How coronavirus is affecting the art market

The extraordinary boom in art fairs has suddenly fizzled out.

The art world may emerge from lockdown in better shape © Getty

David Hockney, creator of Britain’s most expensive artwork by a living artist, is in lockdown. But he isn’t letting it get to him. From Normandy, where he is staying, the resourceful 82-year-old whipped out an iPad and “painted” a picture of bright yellow daffodils. He called it Do remember they can’t cancel the spring. Sadly, Hockney’s latest two exhibitions in London – at the National Portrait Gallery and the Annely Juda Fine Art gallery – have not been able to escape the spread of the coronavirus. Both have been closed, as have galleries, museums and art fairs around the world. Art Basel Hong Kong, the biggest art fair in Asia, had been due to open its doors last week. But it wasn’t cancelled entirely. Like Hockney, it and the galleries have instead embraced a convenient digital format.

A case of “fairtigue”

Of the 242 galleries that were due to appear at Art Basel Hong Kong, 235 have taken up residence in its online viewing room instead. So many visitors piled into it in the first 20 minutes that the platform was temporarily paralysed, Artnet News reports. But there’s no doubt the global disruption is hurting the art market, particularly the smaller players.

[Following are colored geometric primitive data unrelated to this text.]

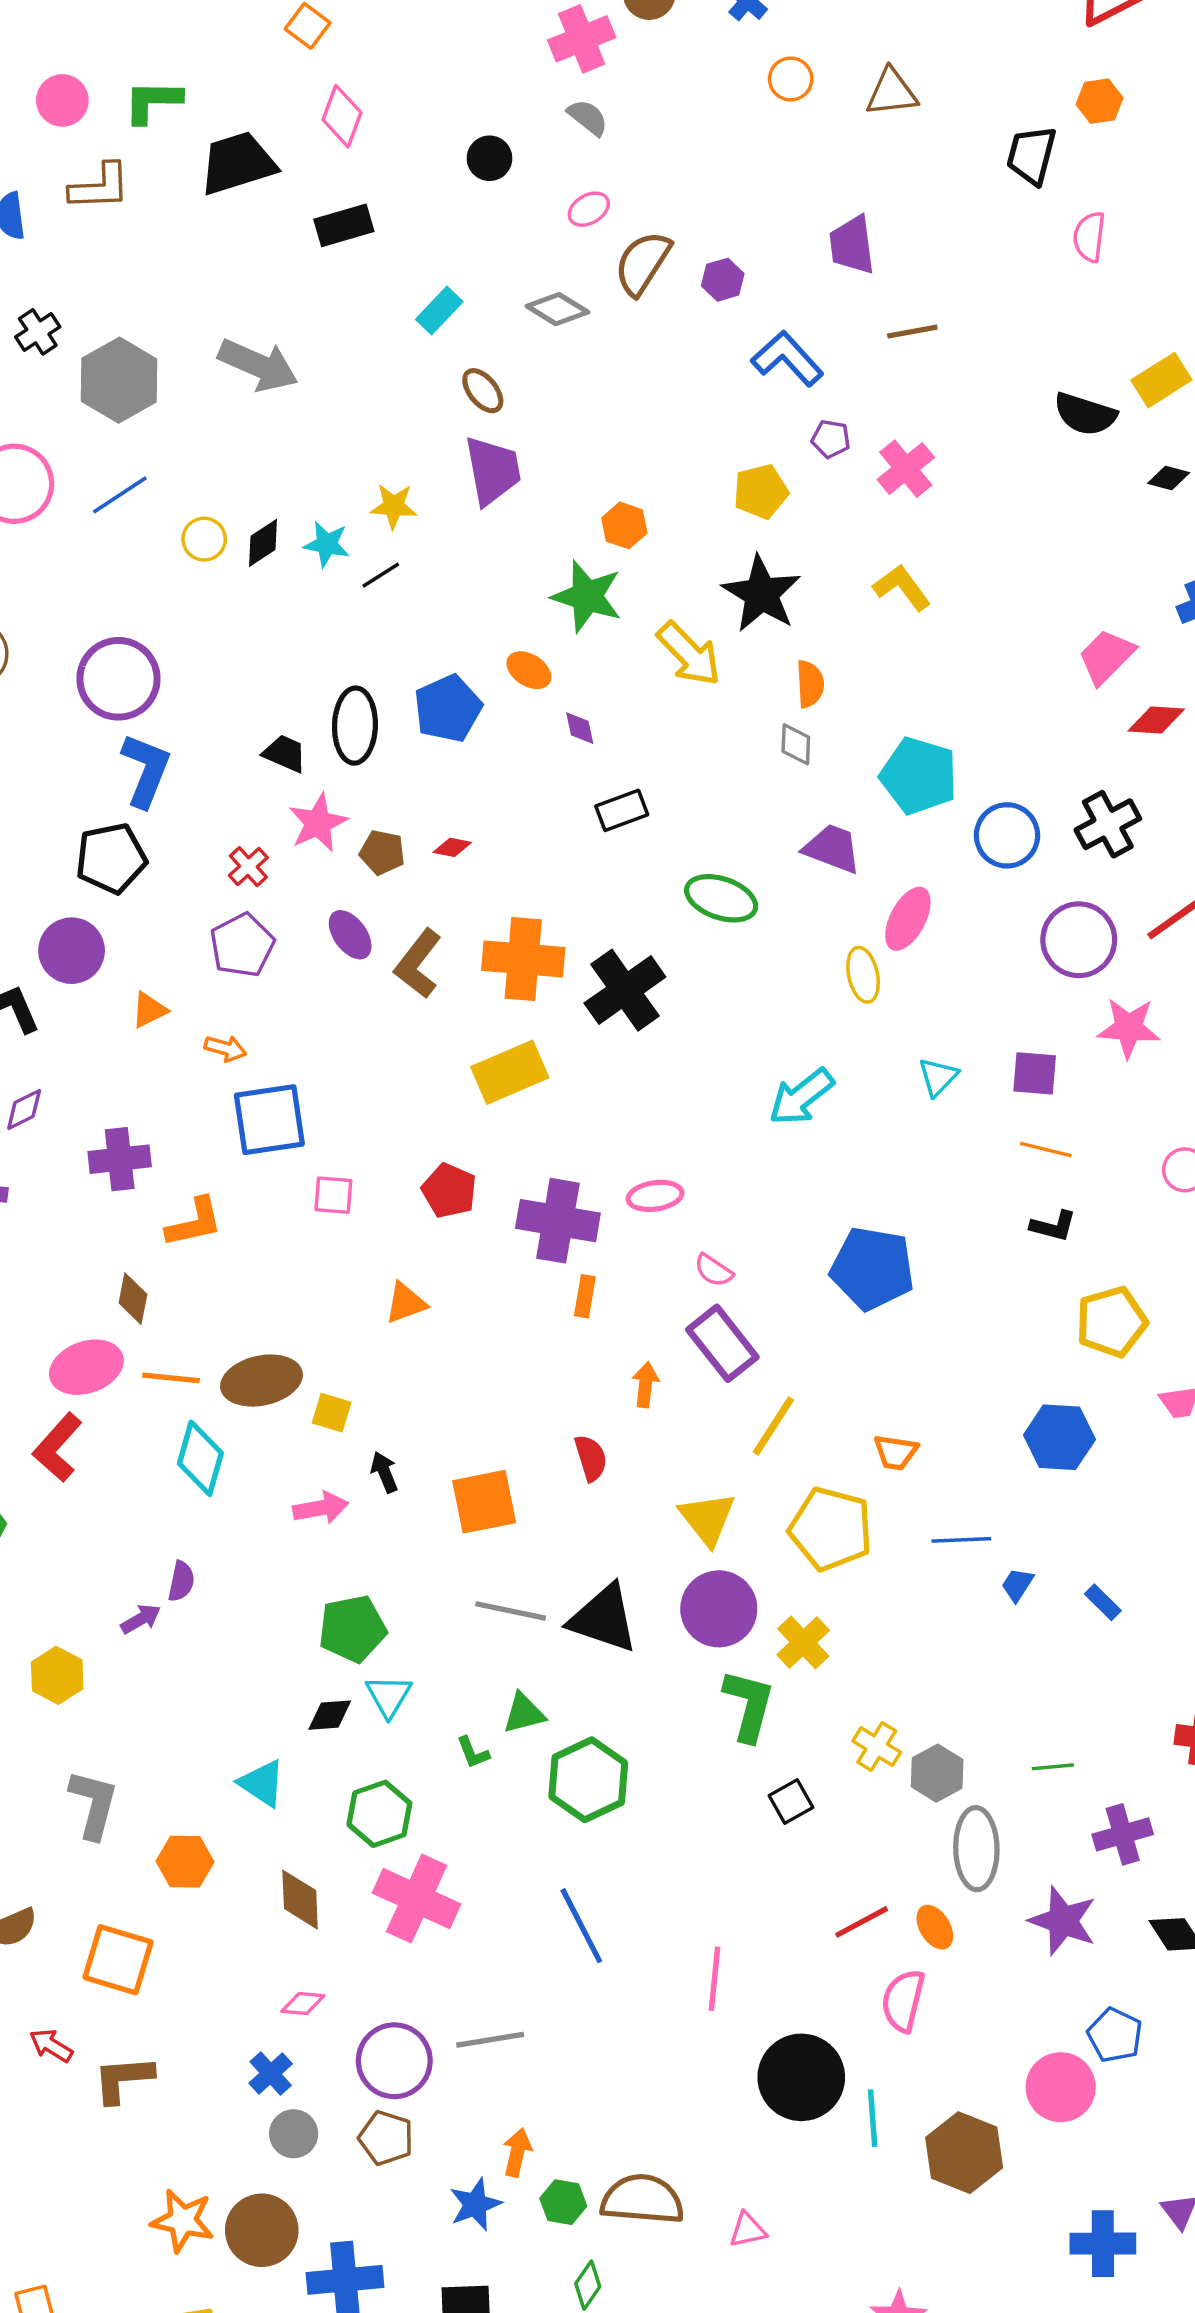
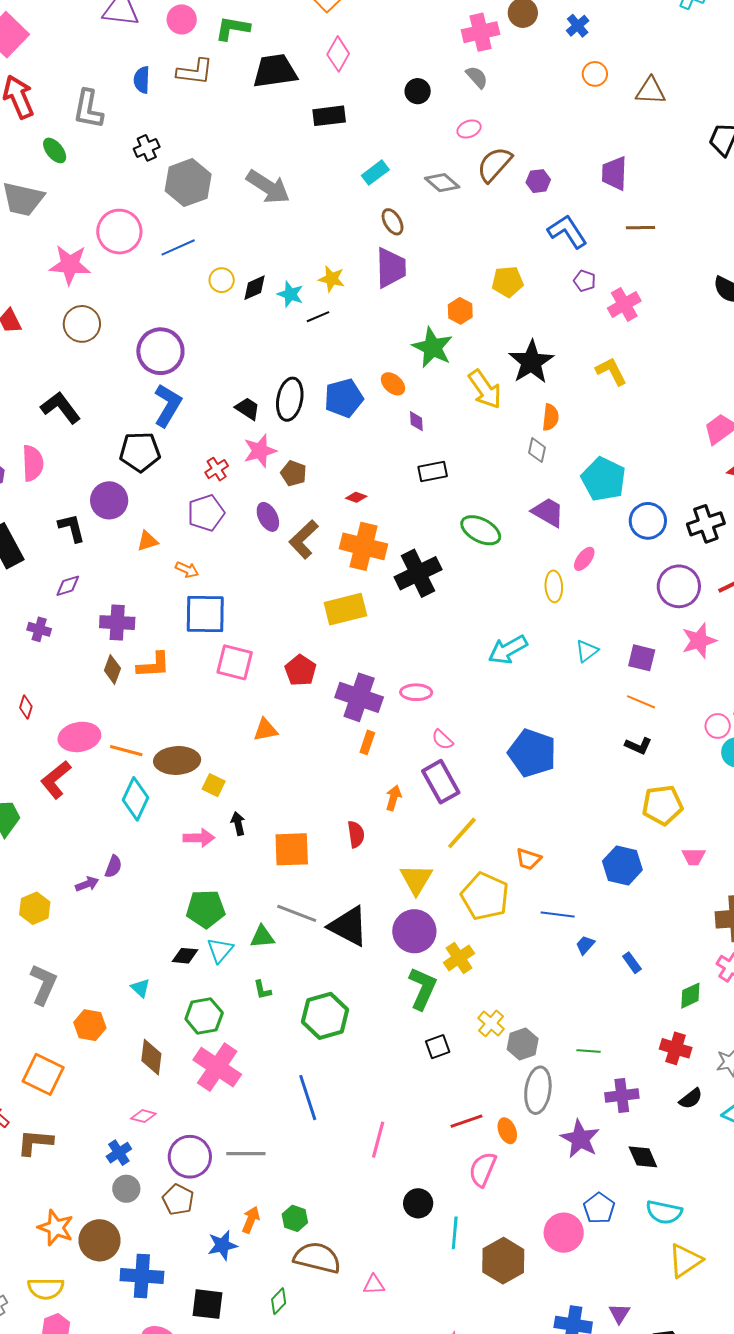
yellow pentagon: (761, 491) -> (508, 282), moved
red diamond: (452, 847) -> (356, 497), moved
pink ellipse: (908, 919) -> (584, 559), size x0.7
pink star: (1129, 1028) -> (699, 641), turned -30
pink square: (333, 1195) -> (235, 662), size x1.5
brown diamond: (133, 1299) -> (112, 669), moved
green triangle: (524, 1713) -> (262, 937), moved
cyan triangle: (262, 1783) -> (140, 988), size x0.7
black circle: (801, 2077) -> (418, 1203), size x0.6
green hexagon: (563, 2202) -> (295, 1218), moved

That’s partly down to the market having expanded so quickly – from 140 international art fairs at the last financial crisis to 300 as of last year. Exhibiting is also an expensive business. “For the past few years, galleries operating below the stratospheric levels have been struggling to keep pace with the financial pressures of showing at fairs all over the world,” says Melanie Gerlis in the Financial Times. Five-figure exhibiting fees, flights, shipping, hotels, dinners with clients and rent have led to what has become known as “fairtigue”. The same is true of collectors. “If there were fewer regional art fairs, but stronger online offerings, it could do everyone – and the environment – a favour,” David Zwirner, a “heavyweight” dealer, tells Gerlis.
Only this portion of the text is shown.